“The global search market continues to grow at an extraordinary rate, with both highly developed and emerging markets contributing to the strong growth worldwide,” said Jack Flanagan, Comscore executive vice president, in the report.
The U.S. represents the largest individual search market globally, accounting for 22.7 billion searches or nearly 17 percent of all global searches. China came in second with 13.3 billion searches and Japan was third with 9.2 billion. Russia showed the highest gains, moving up 92 percent to 3.3 billion searches.
Microsoft was fourth most popular worldwide with 4.1 billion searches, but showed the greatest gains with a shattering increase of 70 percent in 2009.

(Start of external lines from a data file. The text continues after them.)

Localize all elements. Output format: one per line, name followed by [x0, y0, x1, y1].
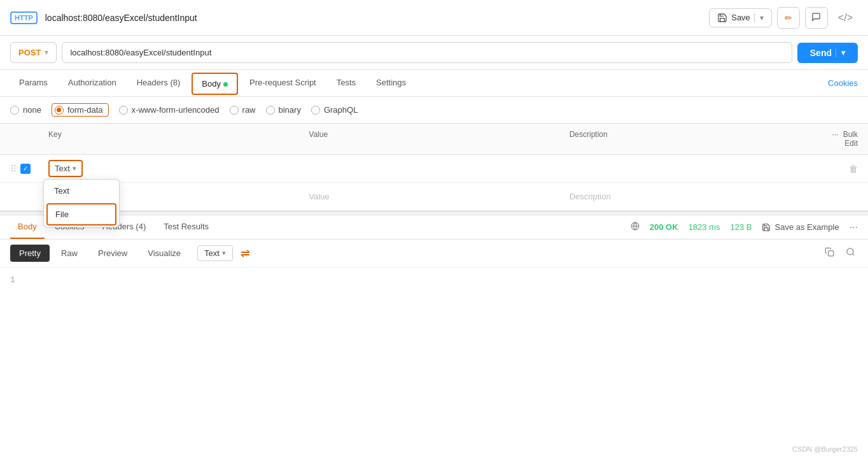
comment-button[interactable]: [805, 7, 828, 29]
fmt-tab-preview[interactable]: Preview: [89, 245, 136, 262]
tab-tests[interactable]: Tests: [328, 70, 365, 96]
text-format-label: Text: [204, 248, 220, 258]
top-actions: Save ▾ ✏ </>: [709, 7, 858, 29]
option-raw[interactable]: raw: [230, 105, 256, 115]
th-value: Value: [304, 124, 564, 154]
urlencoded-radio[interactable]: [119, 106, 128, 115]
send-button[interactable]: Send ▾: [797, 43, 858, 63]
more-options[interactable]: ···: [850, 222, 858, 233]
tab-prerequest[interactable]: Pre-request Script: [241, 70, 325, 96]
option-binary[interactable]: binary: [266, 105, 301, 115]
tab-authorization[interactable]: Authorization: [59, 70, 125, 96]
value-cell: [304, 164, 564, 174]
send-label: Send: [810, 48, 832, 58]
th-bulk: ··· Bulk Edit: [825, 124, 863, 154]
option-form-data[interactable]: form-data: [52, 103, 109, 117]
none-radio[interactable]: [10, 106, 19, 115]
radio-inner: [57, 108, 61, 112]
send-chevron: ▾: [836, 48, 845, 57]
tab-headers[interactable]: Headers (8): [128, 70, 190, 96]
body-options: none form-data x-www-form-urlencoded raw…: [0, 97, 868, 124]
status-ok: 200 OK: [650, 222, 678, 232]
type-dropdown-menu: Text File: [43, 179, 120, 227]
dropdown-item-file[interactable]: File: [46, 203, 116, 225]
binary-label: binary: [279, 105, 301, 115]
url-bar: POST ▾ Send ▾: [0, 36, 868, 70]
cookies-link[interactable]: Cookies: [828, 71, 858, 96]
option-none[interactable]: none: [10, 105, 41, 115]
none-label: none: [23, 105, 41, 115]
table-header: Key Value Description ··· Bulk Edit: [0, 124, 868, 155]
status-size: 123 B: [731, 222, 752, 232]
method-chevron: ▾: [45, 48, 48, 57]
resp-tab-test-results[interactable]: Test Results: [156, 215, 216, 239]
response-code-area: 1: [0, 268, 868, 318]
value-placeholder[interactable]: Value: [304, 187, 564, 206]
wrap-icon[interactable]: ⇌: [241, 247, 250, 261]
row-checkbox[interactable]: [20, 164, 31, 174]
comment-icon: [811, 12, 821, 24]
graphql-label: GraphQL: [324, 105, 358, 115]
fmt-tab-visualize[interactable]: Visualize: [139, 245, 190, 262]
response-status: 200 OK 1823 ms 123 B Save as Example ···: [631, 222, 858, 233]
raw-label: raw: [242, 105, 256, 115]
binary-radio[interactable]: [266, 106, 275, 115]
th-key: Key: [43, 124, 304, 154]
text-format-select[interactable]: Text ▾: [197, 245, 233, 261]
search-icon[interactable]: [843, 245, 858, 262]
table-row-empty: Key Value Description: [0, 183, 868, 211]
save-dropdown-arrow[interactable]: ▾: [754, 13, 764, 22]
th-empty: [5, 124, 43, 154]
drag-handle[interactable]: ⠿: [10, 164, 17, 174]
save-button[interactable]: Save ▾: [709, 8, 772, 27]
urlencoded-label: x-www-form-urlencoded: [132, 105, 220, 115]
empty-delete: [825, 192, 863, 202]
fmt-tab-raw[interactable]: Raw: [52, 245, 87, 262]
form-data-radio[interactable]: [55, 106, 64, 115]
type-label: Text: [55, 164, 70, 173]
response-tab-bar: Body Cookies Headers (4) Test Results 20…: [0, 215, 868, 240]
tab-settings[interactable]: Settings: [367, 70, 415, 96]
table-row: ⠿ Text ▾ Text File 🗑: [0, 155, 868, 183]
method-label: POST: [18, 48, 41, 57]
edit-button[interactable]: ✏: [777, 7, 800, 29]
svg-rect-2: [829, 251, 834, 256]
globe-icon: [631, 222, 640, 233]
status-time: 1823 ms: [689, 222, 720, 232]
delete-cell[interactable]: 🗑: [825, 159, 863, 179]
save-icon: [717, 13, 727, 23]
body-tab-label: Body: [202, 79, 221, 89]
description-cell: [564, 164, 825, 174]
line-number: 1: [10, 275, 15, 285]
edit-icon: ✏: [785, 13, 792, 23]
option-urlencoded[interactable]: x-www-form-urlencoded: [119, 105, 220, 115]
url-input[interactable]: [62, 42, 792, 63]
row-drag-cell: ⠿: [5, 159, 43, 179]
tab-body[interactable]: Body: [192, 73, 238, 95]
dropdown-item-text[interactable]: Text: [44, 180, 119, 202]
graphql-radio[interactable]: [311, 106, 320, 115]
tab-params[interactable]: Params: [10, 70, 57, 96]
th-description: Description: [564, 124, 825, 154]
save-example-icon: [762, 223, 771, 232]
top-bar: HTTP localhost:8080/easyExcel/studentInp…: [0, 0, 868, 36]
svg-point-3: [847, 248, 853, 255]
bulk-edit-label[interactable]: Bulk Edit: [843, 130, 858, 148]
desc-placeholder[interactable]: Description: [564, 187, 825, 206]
method-select[interactable]: POST ▾: [10, 42, 57, 63]
fmt-tab-pretty[interactable]: Pretty: [10, 245, 50, 262]
option-graphql[interactable]: GraphQL: [311, 105, 358, 115]
bulk-dots[interactable]: ···: [832, 130, 838, 139]
code-icon: </>: [838, 12, 853, 23]
save-example-button[interactable]: Save as Example: [762, 222, 839, 232]
resp-body-label: Body: [18, 222, 37, 231]
copy-icon[interactable]: [822, 245, 837, 262]
request-tab-bar: Params Authorization Headers (8) Body Pr…: [0, 70, 868, 97]
text-format-chevron: ▾: [222, 249, 226, 257]
form-data-label: form-data: [67, 105, 103, 115]
raw-radio[interactable]: [230, 106, 239, 115]
type-dropdown[interactable]: Text ▾: [48, 160, 83, 177]
resp-tab-body[interactable]: Body: [10, 215, 45, 239]
code-button[interactable]: </>: [833, 10, 858, 26]
save-example-label: Save as Example: [774, 222, 839, 232]
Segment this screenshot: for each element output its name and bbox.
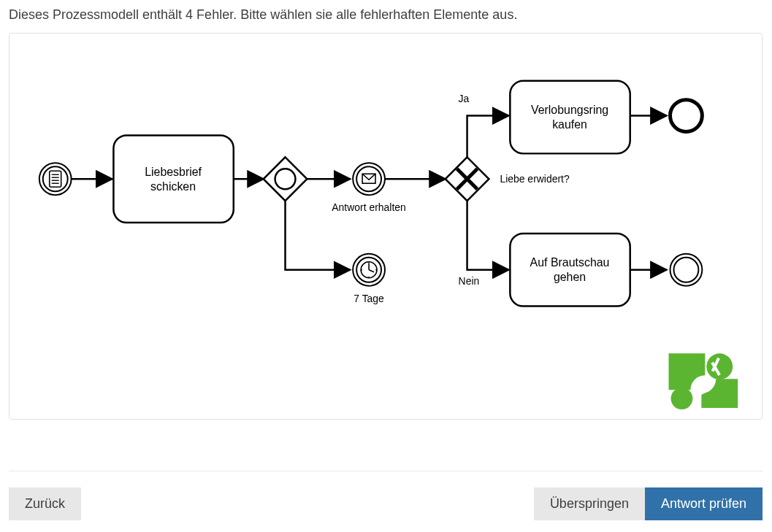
task1-line2: schicken <box>150 180 196 193</box>
label-yes: Ja <box>459 93 470 104</box>
task3-line1: Auf Brautschau <box>530 256 610 269</box>
bpmn-diagram[interactable]: Liebesbrief schicken Antwort erhalten <box>9 34 762 419</box>
gateway-event-based[interactable] <box>264 157 307 201</box>
gateway-exclusive[interactable]: Liebe erwidert? <box>446 157 570 201</box>
task2-line2: kaufen <box>552 118 587 131</box>
end-event-bottom[interactable] <box>670 254 703 286</box>
button-bar: Zurück Überspringen Antwort prüfen <box>9 471 763 520</box>
instruction-text: Dieses Prozessmodell enthält 4 Fehler. B… <box>9 7 763 23</box>
gateway-question: Liebe erwidert? <box>500 173 570 185</box>
check-answer-button[interactable]: Antwort prüfen <box>645 487 763 520</box>
task-liebesbrief[interactable]: Liebesbrief schicken <box>113 135 233 223</box>
task-brautschau[interactable]: Auf Brautschau gehen <box>510 234 630 307</box>
diagram-panel: Liebesbrief schicken Antwort erhalten <box>9 33 763 420</box>
skip-button[interactable]: Überspringen <box>534 487 645 520</box>
flow-gw2-no[interactable] <box>467 201 509 270</box>
flow-gw2-yes[interactable] <box>467 116 509 158</box>
svg-point-31 <box>706 353 733 379</box>
svg-rect-7 <box>113 135 233 223</box>
label-no: Nein <box>459 275 480 287</box>
svg-point-27 <box>670 100 703 132</box>
start-event[interactable] <box>39 163 72 195</box>
message-event[interactable]: Antwort erhalten <box>332 163 405 213</box>
task3-line2: gehen <box>554 271 586 283</box>
task1-line1: Liebesbrief <box>145 166 202 178</box>
svg-point-32 <box>671 388 693 409</box>
message-event-label: Antwort erhalten <box>332 201 405 213</box>
task-verlobungsring[interactable]: Verlobungsring kaufen <box>510 81 630 154</box>
svg-point-29 <box>674 258 699 282</box>
camunda-logo <box>669 353 738 409</box>
timer-event-label: 7 Tage <box>353 293 384 304</box>
svg-rect-2 <box>50 171 61 187</box>
timer-event[interactable]: 7 Tage <box>353 254 385 304</box>
end-event-top[interactable] <box>670 100 703 132</box>
task2-line1: Verlobungsring <box>531 104 608 116</box>
svg-point-9 <box>275 169 296 189</box>
back-button[interactable]: Zurück <box>9 487 81 520</box>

Are those numbers too good to be true, or could Microsoft actually start to close the massive market share gap between Bing and Google?
Comscore’s report only took December of 2008 and 2009 into consideration and lobbed all Microsoft properties into one category. Much has happened between the data, and Bing’s specific market share is showing slight, but steady drops.
Undoubtedly the introduction of Bing did quite a bit for Microsoft in the past year. Its impressive features, clever and not-so-clever marketing campaigns and respect for privacy helped it bolster its popularity, but it has a long way to go if it plans on becoming the top dog.
Then again, becoming the default search engine for the iPhone wouldn’t hurt Bing’s numbers.